Set in London during the middle of World War Two, the central figure of the novel is Sammy Rice, a scientific back-room boy employed by ‘Professor Mair’s research group’, an autonomous outfit with strong connections to a government ministry. In an archetypal Balchinesque way, Rice is romantically involved with Susan, the research group’s secretary. As Rice is an amputee (he has an aluminium prosthetic foot) and is also burdened with a drink problem and a lack of self-confidence, he considers that his girlfriend has been dealt a pretty rotten hand in having to live with him. For her part, Susan thinks that many of her partner’s problems are of his own making: “You’ve made up your mind that you can’t do things, and so you don’t even try”.

The book opens with fascinatingly detailed accounts of both theresearch work being carried out by Rice—who is charged with examining and reporting on new developments in military technology—and the political machinations occurring at a more exalted level. Some of this material is extremely funny, as for example when the researchers discuss the merits and demerits of bright ideas sent in for their attention with the aim of revolutionizing modern warfare:

“Poisoned barbed wire,” he said. “You scratch yourself on it and die in agony two hours later. Any bidders?”
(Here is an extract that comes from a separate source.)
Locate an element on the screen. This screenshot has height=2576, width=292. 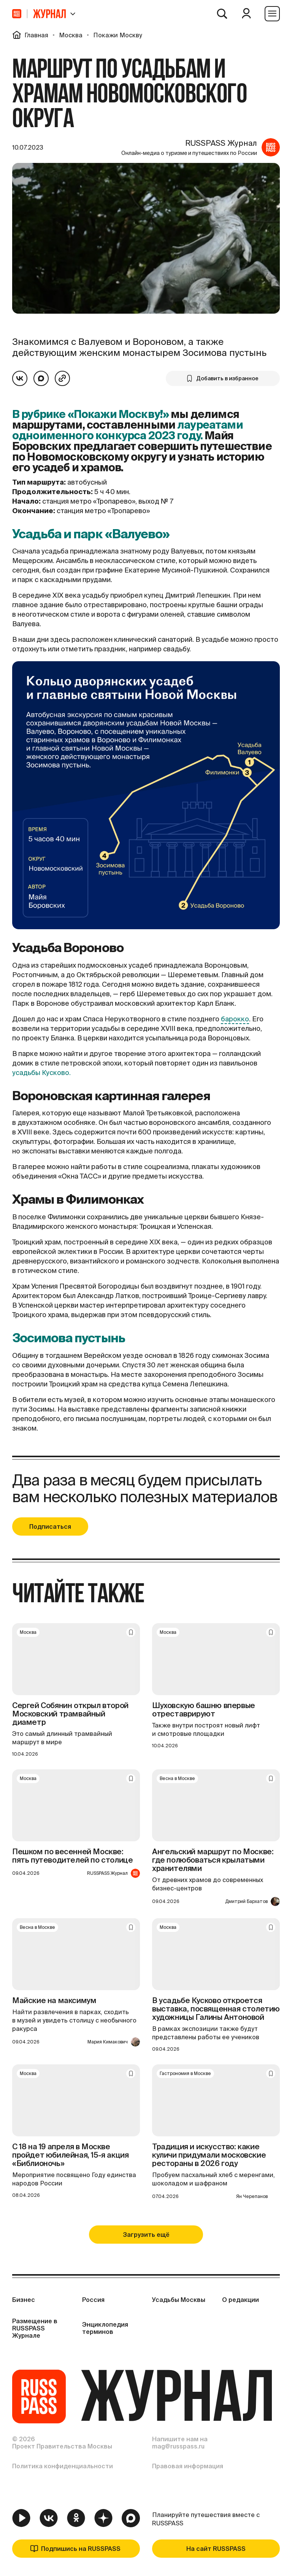 Усадьба и парк «Валуево» is located at coordinates (91, 534).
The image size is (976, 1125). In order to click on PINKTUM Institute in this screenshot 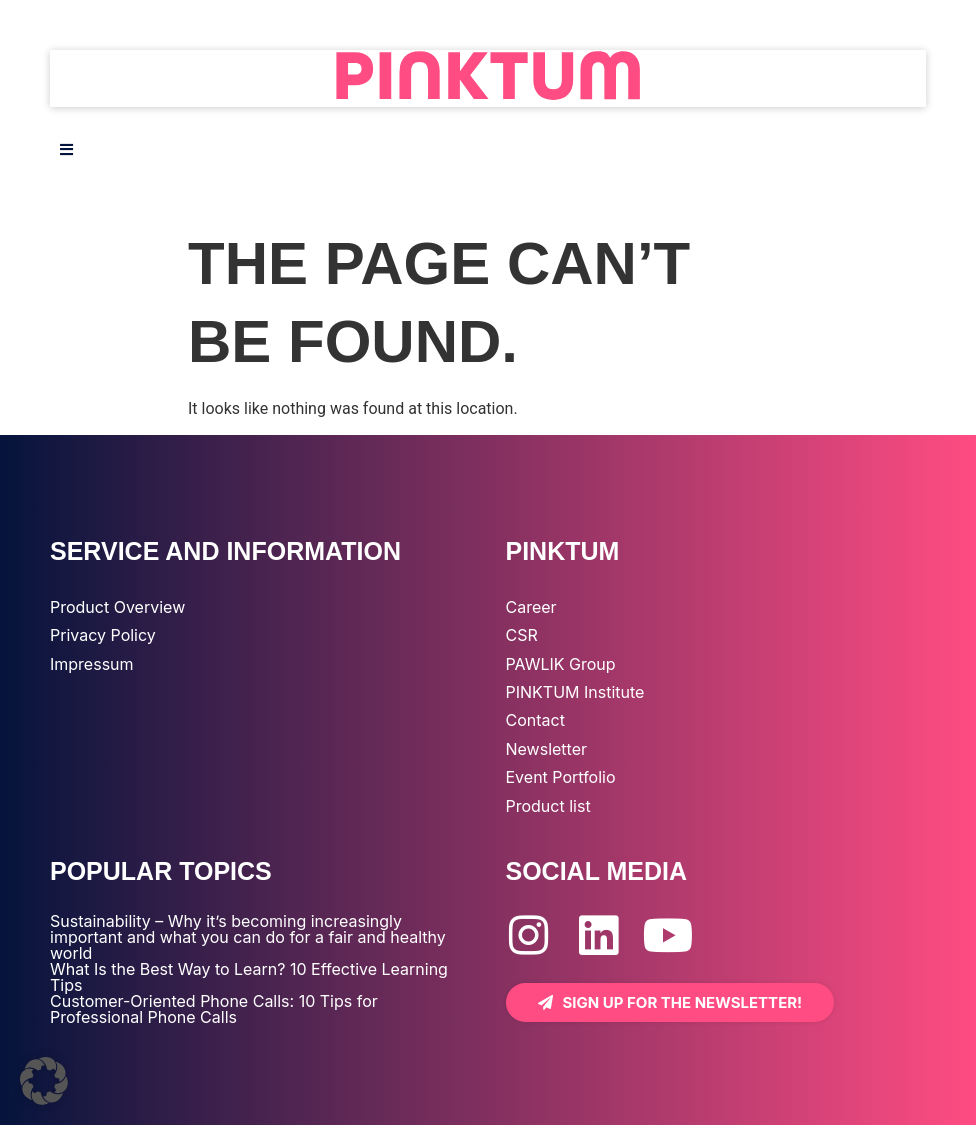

“What’s the poison?” I said, “Curare?”

“Oh, he doesn’t go into that,” said Joe. “He said he isn’t a scientist himself. He just has ideas.”

“If I had ideas like that I’d see a doctor,” I said.

The Small Back Room changes direction and moves into darker territory when Rice is asked to assist Captain Stuart, who is investigating a new type of Nazi weapon that has already claimed several lives. Mysterious black cylinders, believed to have been dropped from enemy planes, have blown up soldiers and civilians alike who have come into contact with them on the ground and Stuart is uncertain as to their mode of action. What is not in doubt is the lethality of Jerry’s new toy:

“Do you realise that every single one of these damned things he’s dropped so far has killed at least one person, and sometimes more? You compare that weight for weight and cost for cost with most bombs.”

After a personnel shake-up in his workplace, and having quarrelled several times with Susan, Rice receives a phonecall from Stuart. Two of the booby-trap bombs have been found, intact, lying on a sandy beach. Stuart proposes to tackle one of them, with Rice detailed to have a crack at the other, should it prove necessary. The army officer dies before he can solve the deadly puzzle of the bomb’s inner workings, and so Rice is forced to tangle with the second device.

The ending of the novel is left beautifully unresolved. Rice hopes that his ordeal will have one of two outcomes: either, in his own words, he will “blow himself to glory”, thus putting an end to both his work and personal problems, or else he will emerge triumphant and his new-found confidence will enable him to cope much more adeptly with his difficulties. In a classic confounding of expectation, and in accordance with what so often happens in real life, when one anticipates that either A or B will happen but the actual upshot more closely resembles J or K, neither eventuality befalls him and he is left in limbo, unsure whether his status should be that of hero or failure:

If I’d been a bit sillier, or a bit more intelligent, or had more guts, or less guts, or had two feet or no feet, or been almost anything definite, it would have been easy.